Generative AI Co-Pilots Help Banks Beat Back $4 Trillion in Financial Crime

Today’s online world offers more vulnerabilities to exploit, and criminals have taken notice.

“The total value of money laundering globally per annum is about $4 trillion,” Mike Foster, president and CEO of SymphonyAI NetReveal, told PYMNTS CEO Karen Webster.

“That’s about 4% of global GDP,” he emphasized.

And it’s not mom-and-pop bad actors responsible for the bulk of the illegal activity.

Foster explained that “the business of money laundering is equally huge… a significant amount of money is being laundered by highly organized, vast organizations that look in many instances like everyday corporate companies — only they are unencumbered by budgets and governors.”

While digitization has provided firms and institutions better and more agile ways to defend and protect themselves, new tools like generative artificial intelligence (AI) have also inadvertently opened a Pandora’s box of modern and attractive tactics for cybercriminals operating at any scale.

That’s because cybercriminals tend to be sophisticated and seek out new ways to defraud their targets, whether individuals or businesses.

“All of the things that [organizations] are trying to mobilize and solve for, the [bad actors] are doing the same thing but the opposite,” Foster said. “They’re scaling up their organized crime groups, they’re scaling up their tech and the way in which they invent new tactics for fraud and laundering their gains at an increasingly aggressive rate.”

See also: Online Scam Complexity Is Paradoxically Keeping Banks’ Fraud Controls Offline

Tapping Into AI’s Ability to Disrupt Illegal Activities

Within this fast-moving landscape full of pitfalls, organizations that continue to rely upon manual and reactive anti-fraud tools experience slower growth than those using proactive and automated solutions, according to data in the 2023 PYMNTS playbook “Digital Payments Technology: Investing in Payments Systems for the Digital Economy.”

“AI is not a new thing, but the readiness to adopt it has probably been hindered by some fear of the unknown,” Foster said.

PYMNTS data supports Foster’s theory. Four in 10 executives were concerned about the potential complexity involved in the day-to-day use of new technologies to fight fraud, and the same 40% also cited a presumed integration complexity of marrying new fraud prevention controls with existing systems as a factor holding them back.
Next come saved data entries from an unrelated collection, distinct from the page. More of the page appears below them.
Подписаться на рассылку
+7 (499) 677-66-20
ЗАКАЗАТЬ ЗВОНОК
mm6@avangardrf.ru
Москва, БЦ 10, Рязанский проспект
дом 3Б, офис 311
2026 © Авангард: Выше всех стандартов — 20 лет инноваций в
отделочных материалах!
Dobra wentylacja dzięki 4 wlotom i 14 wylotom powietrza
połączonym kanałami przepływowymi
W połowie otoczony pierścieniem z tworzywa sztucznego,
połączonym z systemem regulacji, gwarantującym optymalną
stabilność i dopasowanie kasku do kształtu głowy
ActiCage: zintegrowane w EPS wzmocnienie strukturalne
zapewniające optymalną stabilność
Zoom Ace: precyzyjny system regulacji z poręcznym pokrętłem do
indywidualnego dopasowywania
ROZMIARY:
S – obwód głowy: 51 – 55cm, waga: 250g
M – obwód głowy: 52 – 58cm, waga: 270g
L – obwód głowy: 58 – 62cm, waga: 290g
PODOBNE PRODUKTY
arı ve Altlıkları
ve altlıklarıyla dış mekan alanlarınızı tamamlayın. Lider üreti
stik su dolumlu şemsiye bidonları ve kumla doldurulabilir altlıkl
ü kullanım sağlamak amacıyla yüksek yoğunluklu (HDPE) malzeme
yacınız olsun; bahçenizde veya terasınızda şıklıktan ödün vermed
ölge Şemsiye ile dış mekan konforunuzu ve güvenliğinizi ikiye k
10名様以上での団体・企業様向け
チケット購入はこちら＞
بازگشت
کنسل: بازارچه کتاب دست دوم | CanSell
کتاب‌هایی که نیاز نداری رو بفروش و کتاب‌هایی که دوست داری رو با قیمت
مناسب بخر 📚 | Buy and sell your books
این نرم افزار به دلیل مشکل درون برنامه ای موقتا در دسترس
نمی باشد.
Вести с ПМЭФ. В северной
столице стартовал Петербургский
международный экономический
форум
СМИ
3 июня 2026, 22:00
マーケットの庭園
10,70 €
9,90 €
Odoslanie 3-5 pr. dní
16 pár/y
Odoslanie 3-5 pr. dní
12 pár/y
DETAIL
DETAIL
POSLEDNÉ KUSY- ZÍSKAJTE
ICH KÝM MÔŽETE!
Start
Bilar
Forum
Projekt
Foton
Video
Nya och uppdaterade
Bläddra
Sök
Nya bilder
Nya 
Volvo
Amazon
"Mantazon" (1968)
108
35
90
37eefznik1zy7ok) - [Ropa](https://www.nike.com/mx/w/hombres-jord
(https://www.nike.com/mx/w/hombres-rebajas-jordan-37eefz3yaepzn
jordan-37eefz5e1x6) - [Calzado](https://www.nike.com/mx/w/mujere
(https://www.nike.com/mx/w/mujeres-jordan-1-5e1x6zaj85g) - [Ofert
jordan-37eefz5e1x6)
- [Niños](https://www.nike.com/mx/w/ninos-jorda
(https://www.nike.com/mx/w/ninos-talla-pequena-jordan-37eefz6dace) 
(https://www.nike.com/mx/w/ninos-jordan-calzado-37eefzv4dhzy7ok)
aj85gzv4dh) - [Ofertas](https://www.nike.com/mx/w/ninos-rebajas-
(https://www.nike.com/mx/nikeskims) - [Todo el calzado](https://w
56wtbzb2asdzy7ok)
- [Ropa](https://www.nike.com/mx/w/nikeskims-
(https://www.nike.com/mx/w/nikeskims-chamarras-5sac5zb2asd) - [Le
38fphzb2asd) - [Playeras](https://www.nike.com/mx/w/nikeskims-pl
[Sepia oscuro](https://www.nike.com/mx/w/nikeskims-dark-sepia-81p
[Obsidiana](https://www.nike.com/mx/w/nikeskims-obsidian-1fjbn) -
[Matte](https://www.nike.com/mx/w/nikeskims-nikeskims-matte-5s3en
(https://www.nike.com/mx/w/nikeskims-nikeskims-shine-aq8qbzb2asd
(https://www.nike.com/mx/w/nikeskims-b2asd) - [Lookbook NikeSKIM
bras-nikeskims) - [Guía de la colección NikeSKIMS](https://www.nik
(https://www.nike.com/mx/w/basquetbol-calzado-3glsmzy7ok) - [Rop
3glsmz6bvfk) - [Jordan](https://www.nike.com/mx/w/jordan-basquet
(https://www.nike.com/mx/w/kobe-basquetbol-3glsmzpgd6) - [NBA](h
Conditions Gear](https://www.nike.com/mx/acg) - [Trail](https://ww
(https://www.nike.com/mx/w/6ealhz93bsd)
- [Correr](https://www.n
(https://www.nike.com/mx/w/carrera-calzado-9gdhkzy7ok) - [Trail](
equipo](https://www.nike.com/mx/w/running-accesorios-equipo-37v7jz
Still, leveraging AI to fight fraud is one of the best options available to organizations. In today’s environment, “you’re not just trying to find the needle in a haystack; you’re trying to find a needle in a stack of a billion needles that all look the same,” Foster explained.

“In essence, it is getting to the point where there just aren’t enough people with the right skills,” he added. “A human can only do so many things over an eight- or 10-hour shift.”

He said AI is “exposing more” as it optimizes the way in which potentially illicit activity is found, prioritized and managed.

“And if you have to do more with more,” Foster said, AI is your best bet — particularly as transactions increasingly become digital.

Enhancing, Not Replacing, Human Oversight

AI can empower firms to build case files in real time, and future-fit generative tools can take historical predictive capabilities to the next level by understanding through large data sets what investigators are looking for.

Yet while the human element might be the biggest vulnerability a properly protected enterprise has, anti-fraud tools “ultimately rely on a human being,” said Foster.

What AI does, he explained, is “dispense with the rubbish” at the top of a fraud alert funnel, helping change the shape “from a funnel to a nail head, accelerating the workflow of what [businesses] should be interested in.”

Human judgment plays a very important part, Foster said, emphasizing that “the value of AI isn’t to reduce the number of people in your organization.”

Still, when applying generative AI capabilities to the world of financial crime fighting, there exists a bevy of exciting future possibilities.

“Once a particular fraud is disrupted, it is no longer economically viable, so [bad actors] take on a new engagement model,” Foster explained.

He said he sees great potential in leveraging generative AI to help predict just what those future engagement models might look like and to help organizations defend themselves pre-emptively against them.

“Generative AI is excellent at creating synthetic data of a great quality, which can let [firms] build a deep, rich picture,” he said. “And when you have people with really great [anti-fraud] skillsets and experience, they can train the models to predict in advance what the next thing might be, so you can be ahead of it. The whole spatial, temporal piece as it relates to the profile of the crime group is really important.”